- The Washington Times - Wednesday, October 11, 2006

Secretary of State Condoleezza Rice has been asked by 29 members of Congress to deny an extradition request by the Mexican government for Duane “Dog” Chapman, the Honolulu-based bounty hunter who faces charges there for his capture of a fugitive convicted rapist three years ago.

“Just days before the Mexican statute of limitations on prosecuting Chapman were set to expire, it seems the State Department is proceeding with efforts to extradite Mr. Chapman back to Mexico to face criminal prosecution,” the House members said.

“It makes no sense. It seems that Mexican authorities are pressing this case only because they are so stung by the embarrassment of failing where Mr. Chapman succeeded,” they said.

Mr.

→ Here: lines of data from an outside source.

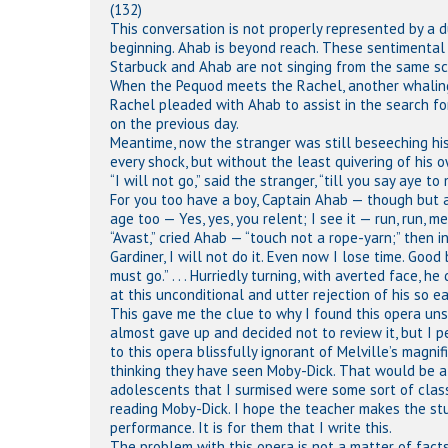
(132)
This conversation is not properly represented by a du
beginning. Ahab is beyond reach. These sentimental 
Starbuck and Ahab are not singing from the same scor
When the Pequod meets the Rachel, another whaling 
Rachel pleaded with Ahab to assist in the search fo
on the previous day.
Meantime, now the stranger was still beseeching his 
every shock, but without the least quivering of his o
“I will not go,” said the stranger, “till you say aye 
For you too have a boy, Captain Ahab — though but a
age too — Yes, yes, you relent; I see it — run, run, m
“Avast,” cried Ahab — “touch not a rope-yarn;” then 
Gardiner, I will not do it. Even now I lose time. Good
must go.” . . . Hurriedly turning, with averted face, 
at this unconditional and utter rejection of his so ea
This gave me the clue to why I found this opera unsat
almost gave up and decided not to review it, but I p
to this opera blissfully ignorant of Melville’s magni
thinking they have seen Moby-Dick. That would be a 
adolescents that I surmised were some sort of class 
reading Moby-Dick. I hope the teacher makes the stu
performance. It is for them that I write this.
The problem with this opera is not a matter of facts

Chapman, 53, who stars on the television show “Dog the Bounty Hunter,” was arrested last month by U.S. marshals in Hawaii on charges of illegal detention and conspiracy in his June 18, 2003, capture in Mexico of cosmetics heir Andrew Luster. Also arrested were Mr. Chapman’s son, Leland, 29, and an associate, Timothy Chapman, 41, no relation.

Bounty hunting is illegal in Mexico, and Mexican Consul General Martha Lara told CNN that Mr. Chapman was not permitted to enter the country to pursue fugitives.

After spending a night in a Honolulu jail, Mr. Chapman was released on $300,000 bail. The others were released after posting $100,000 bail. The three have been ordered to appear at an extradition hearing, which has not been scheduled.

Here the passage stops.